Collected data:

- - - - - - -

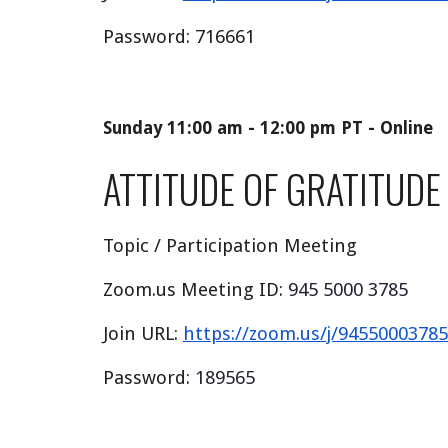
Password:
716661
Sunday 11:00 am - 12:00 pm PT - Online
ATTITUDE OF GRATITUDE
Topic / Participation Meeting
Zoom.us Meeting ID:
945 5000 3785
Join URL:
https://zoom.us/j/94550003
Password:
189565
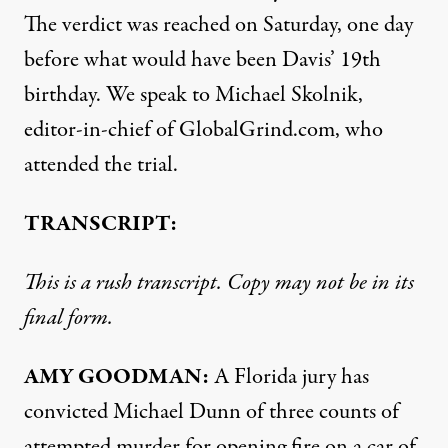
The verdict was reached on Saturday, one day
before what would have been Davis’ 19th
birthday. We speak to Michael Skolnik,
editor-in-chief of GlobalGrind.com, who
attended the trial.
TRANSCRIPT:
This is a rush transcript. Copy may not be in its
final form.
AMY
GOODMAN
:
A Florida jury has
convicted Michael Dunn of three counts of
attempted murder for opening fire on a car of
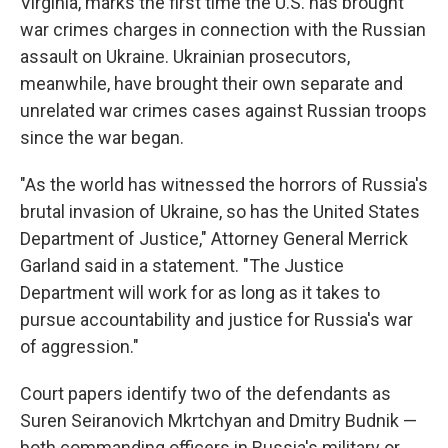
Virginia, marks the first time the U.S. has brought
war crimes charges in connection with the Russian
assault on Ukraine. Ukrainian prosecutors,
meanwhile, have brought their own separate and
unrelated war crimes cases against Russian troops
since the war began.
"As the world has witnessed the horrors of Russia's
brutal invasion of Ukraine, so has the United States
Department of Justice," Attorney General Merrick
Garland said in a statement. "The Justice
Department will work for as long as it takes to
pursue accountability and justice for Russia's war
of aggression."
Court papers identify two of the defendants as
Suren Seiranovich Mkrtchyan and Dmitry Budnik —
both commanding officers in Russia's military or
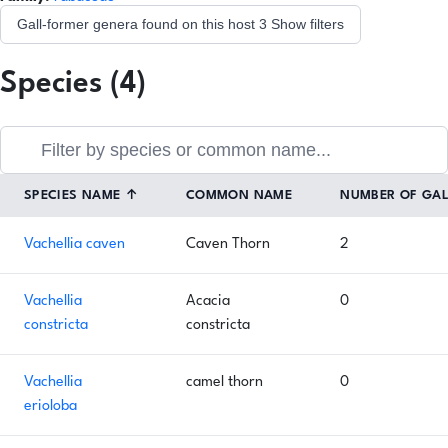
Gall-former genera found on this host
3
Show filters
Species (4)
SPECIES NAME
↑
COMMON NAME
NUMBER OF GA
Vachellia caven
Caven Thorn
2
Vachellia
Acacia
0
constricta
constricta
Vachellia
camel thorn
0
erioloba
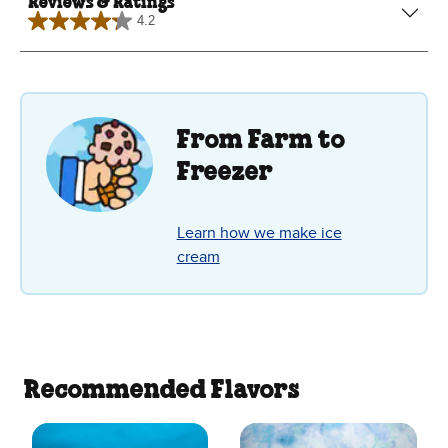
Reviews & Ratings
4.2
4.2
out
of
5
stars.
38
reviews
From Farm to
Freezer
Learn how we make ice
cream
Recommended Flavors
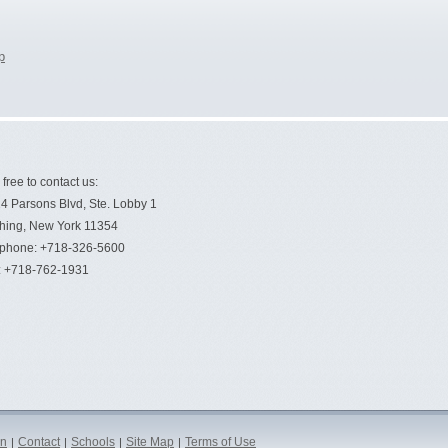
p
 free to contact us:
4 Parsons Blvd, Ste. Lobby 1
hing, New York 11354
ephone: +718-326-5600
: +718-762-1931
on
Contact
Schools
Site Map
Terms of Use
|
|
|
|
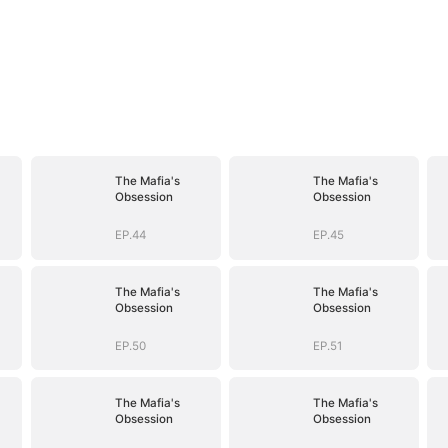
The Mafia's
The Mafia's
Obsession
Obsession
EP.44
EP.45
The Mafia's
The Mafia's
Obsession
Obsession
EP.50
EP.51
The Mafia's
The Mafia's
Obsession
Obsession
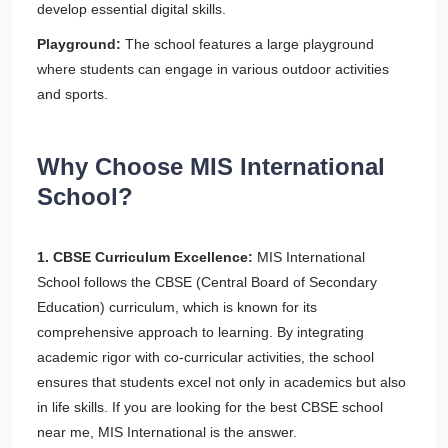
develop essential digital skills.
Playground:
The school features a large playground
where students can engage in various outdoor activities
and sports.
Why Choose MIS International
School?
1. CBSE Curriculum Excellence:
MIS International
School follows the CBSE (Central Board of Secondary
Education) curriculum, which is known for its
comprehensive approach to learning. By integrating
academic rigor with co-curricular activities, the school
ensures that students excel not only in academics but also
in life skills. If you are looking for the best CBSE school
near me, MIS International is the answer.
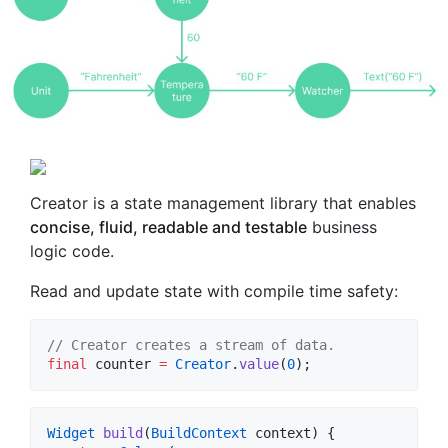
Creator is a state management library that enables
concise, fluid, readable and testable
business
logic code.
Read and update state with compile time safety:
// Creator creates a stream of data.
final
 counter 
=
Creator
.
value
(
0
);
Widget
build
(
BuildContext
 context) {
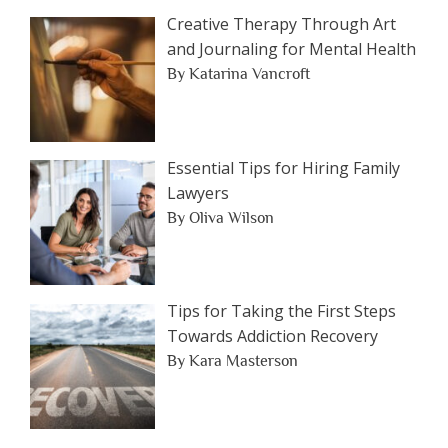
Category
Creative Therapy Through Art
and Journaling for Mental Health
By Katarina Vancroft
Essential Tips for Hiring Family
Lawyers
By Oliva Wilson
Tips for Taking the First Steps
Towards Addiction Recovery
By Kara Masterson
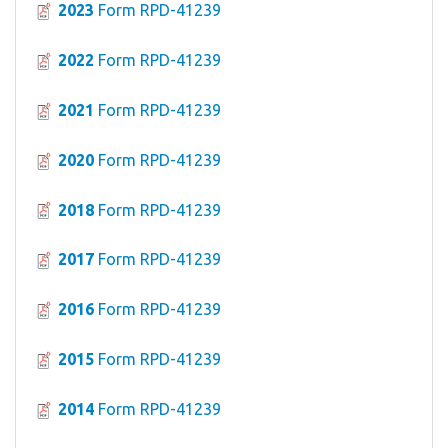
2023
Form RPD-41239
2022
Form RPD-41239
2021
Form RPD-41239
2020
Form RPD-41239
2018
Form RPD-41239
2017
Form RPD-41239
2016
Form RPD-41239
2015
Form RPD-41239
2014
Form RPD-41239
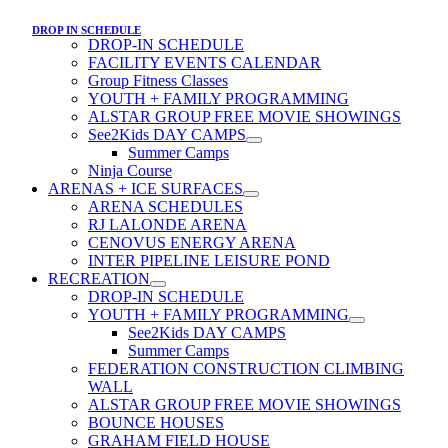
DROP IN SCHEDULE
DROP-IN SCHEDULE
FACILITY EVENTS CALENDAR
Group Fitness Classes
YOUTH + FAMILY PROGRAMMING
ALSTAR GROUP FREE MOVIE SHOWINGS
See2Kids DAY CAMPS
Summer Camps
Ninja Course
ARENAS + ICE SURFACES
ARENA SCHEDULES
RJ LALONDE ARENA
CENOVUS ENERGY ARENA
INTER PIPELINE LEISURE POND
RECREATION
DROP-IN SCHEDULE
YOUTH + FAMILY PROGRAMMING
See2Kids DAY CAMPS
Summer Camps
FEDERATION CONSTRUCTION CLIMBING
WALL
ALSTAR GROUP FREE MOVIE SHOWINGS
BOUNCE HOUSES
GRAHAM FIELD HOUSE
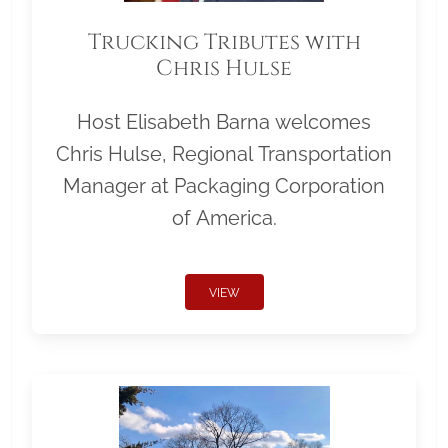
Trucking Tributes with
Chris Hulse
Host Elisabeth Barna welcomes
Chris Hulse, Regional Transportation
Manager at Packaging Corporation
of America.
VIEW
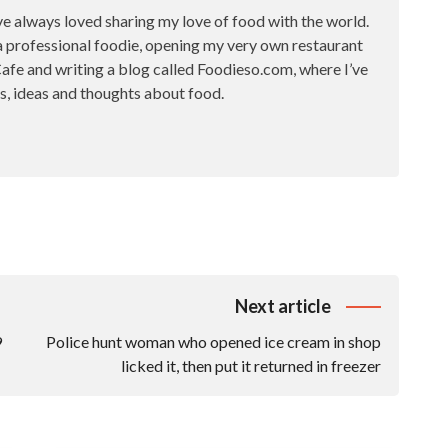
ve always loved sharing my love of food with the world.
a professional foodie, opening my very own restaurant
fe and writing a blog called Foodieso.com, where I’ve
s, ideas and thoughts about food.
Next article
9
Police hunt woman who opened ice cream in shop
licked it, then put it returned in freezer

- - - - - - -

WHAT THE TASK ASKS
Using the entries above, repeat exactly the lines from the one with "ATTITUDE OF GRATITUDE" to the one with "Virginia, marks the", both included, and leave the pictures behind.

RESULT
ATTITUDE OF GRATITUDE
Topic / Participation Meeting
Zoom.us Meeting ID:
945 5000 3785
Join URL:
https://zoom.us/j/94550003
Password:
189565
The verdict was reached on Saturday, one day
before what would have been Davis’ 19th
birthday. We speak to Michael Skolnik,
editor-in-chief of GlobalGrind.com, who
attended the trial.
TRANSCRIPT:
This is a rush transcript. Copy may not be in its
final form.
AMY
GOODMAN
:
A Florida jury has
convicted Michael Dunn of three counts of
attempted murder for opening fire on a car of
Virginia, marks the first time the U.S. has brought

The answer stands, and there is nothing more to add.